[[ Task material open ]]

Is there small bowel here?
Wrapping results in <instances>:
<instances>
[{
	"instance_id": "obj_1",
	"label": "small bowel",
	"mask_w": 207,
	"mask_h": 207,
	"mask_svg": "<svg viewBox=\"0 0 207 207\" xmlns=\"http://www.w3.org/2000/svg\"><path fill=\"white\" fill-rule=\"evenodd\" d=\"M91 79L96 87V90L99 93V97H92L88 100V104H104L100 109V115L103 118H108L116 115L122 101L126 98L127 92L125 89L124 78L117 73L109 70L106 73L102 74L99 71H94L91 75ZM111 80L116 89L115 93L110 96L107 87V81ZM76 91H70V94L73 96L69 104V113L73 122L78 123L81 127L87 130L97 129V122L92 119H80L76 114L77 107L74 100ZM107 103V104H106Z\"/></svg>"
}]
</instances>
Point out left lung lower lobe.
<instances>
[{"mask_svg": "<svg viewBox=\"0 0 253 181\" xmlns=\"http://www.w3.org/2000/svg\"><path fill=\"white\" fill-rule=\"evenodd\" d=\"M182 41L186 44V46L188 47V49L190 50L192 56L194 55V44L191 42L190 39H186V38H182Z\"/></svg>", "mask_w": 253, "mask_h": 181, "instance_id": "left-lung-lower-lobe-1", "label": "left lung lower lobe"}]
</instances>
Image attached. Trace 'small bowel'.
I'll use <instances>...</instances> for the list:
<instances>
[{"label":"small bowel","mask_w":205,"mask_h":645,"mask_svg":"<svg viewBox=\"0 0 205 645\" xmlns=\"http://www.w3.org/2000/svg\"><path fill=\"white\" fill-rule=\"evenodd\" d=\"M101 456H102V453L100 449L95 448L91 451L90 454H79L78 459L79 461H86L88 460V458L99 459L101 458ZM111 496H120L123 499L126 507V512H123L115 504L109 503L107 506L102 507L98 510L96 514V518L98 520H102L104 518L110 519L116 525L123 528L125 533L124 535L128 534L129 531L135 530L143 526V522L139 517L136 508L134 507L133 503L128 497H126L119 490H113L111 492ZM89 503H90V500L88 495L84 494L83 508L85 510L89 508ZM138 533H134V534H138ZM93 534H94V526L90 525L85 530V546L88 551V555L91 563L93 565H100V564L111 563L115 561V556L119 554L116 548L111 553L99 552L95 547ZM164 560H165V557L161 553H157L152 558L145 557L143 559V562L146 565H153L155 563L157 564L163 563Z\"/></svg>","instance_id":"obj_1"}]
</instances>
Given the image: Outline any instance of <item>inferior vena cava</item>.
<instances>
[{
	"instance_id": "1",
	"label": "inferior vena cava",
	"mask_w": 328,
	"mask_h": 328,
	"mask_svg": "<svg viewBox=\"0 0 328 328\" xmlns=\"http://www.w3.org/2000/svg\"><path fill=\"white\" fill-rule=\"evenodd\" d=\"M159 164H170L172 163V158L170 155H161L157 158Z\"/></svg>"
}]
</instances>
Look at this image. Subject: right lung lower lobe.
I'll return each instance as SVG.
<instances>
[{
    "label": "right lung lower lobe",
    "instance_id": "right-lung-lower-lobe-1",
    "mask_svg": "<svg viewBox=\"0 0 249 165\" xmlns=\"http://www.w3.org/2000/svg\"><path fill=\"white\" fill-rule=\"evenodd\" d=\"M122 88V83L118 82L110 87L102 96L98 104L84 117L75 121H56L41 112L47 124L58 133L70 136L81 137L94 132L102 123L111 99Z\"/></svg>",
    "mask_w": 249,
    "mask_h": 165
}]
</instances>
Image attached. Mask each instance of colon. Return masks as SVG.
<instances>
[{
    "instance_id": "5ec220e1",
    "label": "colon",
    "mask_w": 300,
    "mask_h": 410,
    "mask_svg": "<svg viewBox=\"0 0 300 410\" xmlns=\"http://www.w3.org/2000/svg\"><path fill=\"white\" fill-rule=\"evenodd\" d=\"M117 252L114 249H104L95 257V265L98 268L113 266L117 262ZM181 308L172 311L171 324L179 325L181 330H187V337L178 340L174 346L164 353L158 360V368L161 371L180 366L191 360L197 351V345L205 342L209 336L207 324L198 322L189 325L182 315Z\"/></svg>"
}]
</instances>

[[ Task material closed ]]

**Exercise description**
This exercise calls for the line containing "Given the image: Outline" and each line after it in the records, copied exactly.

**Completed task**
Given the image: Outline any instance of <item>inferior vena cava</item>.
<instances>
[{
	"instance_id": "1",
	"label": "inferior vena cava",
	"mask_w": 328,
	"mask_h": 328,
	"mask_svg": "<svg viewBox=\"0 0 328 328\" xmlns=\"http://www.w3.org/2000/svg\"><path fill=\"white\" fill-rule=\"evenodd\" d=\"M159 164H170L172 163V158L170 155H161L157 158Z\"/></svg>"
}]
</instances>
Look at this image. Subject: right lung lower lobe.
I'll return each instance as SVG.
<instances>
[{
    "label": "right lung lower lobe",
    "instance_id": "right-lung-lower-lobe-1",
    "mask_svg": "<svg viewBox=\"0 0 249 165\" xmlns=\"http://www.w3.org/2000/svg\"><path fill=\"white\" fill-rule=\"evenodd\" d=\"M122 88V83L118 82L110 87L102 96L98 104L84 117L75 121H56L41 112L47 124L58 133L70 136L81 137L94 132L102 123L111 99Z\"/></svg>",
    "mask_w": 249,
    "mask_h": 165
}]
</instances>
Image attached. Mask each instance of colon. Return masks as SVG.
<instances>
[{
    "instance_id": "5ec220e1",
    "label": "colon",
    "mask_w": 300,
    "mask_h": 410,
    "mask_svg": "<svg viewBox=\"0 0 300 410\" xmlns=\"http://www.w3.org/2000/svg\"><path fill=\"white\" fill-rule=\"evenodd\" d=\"M117 252L114 249H104L95 257V265L98 268L113 266L117 262ZM181 308L172 311L171 324L179 325L181 330H187V337L178 340L174 346L164 353L158 360V368L161 371L180 366L191 360L197 351V345L205 342L209 336L207 324L198 322L189 325L182 315Z\"/></svg>"
}]
</instances>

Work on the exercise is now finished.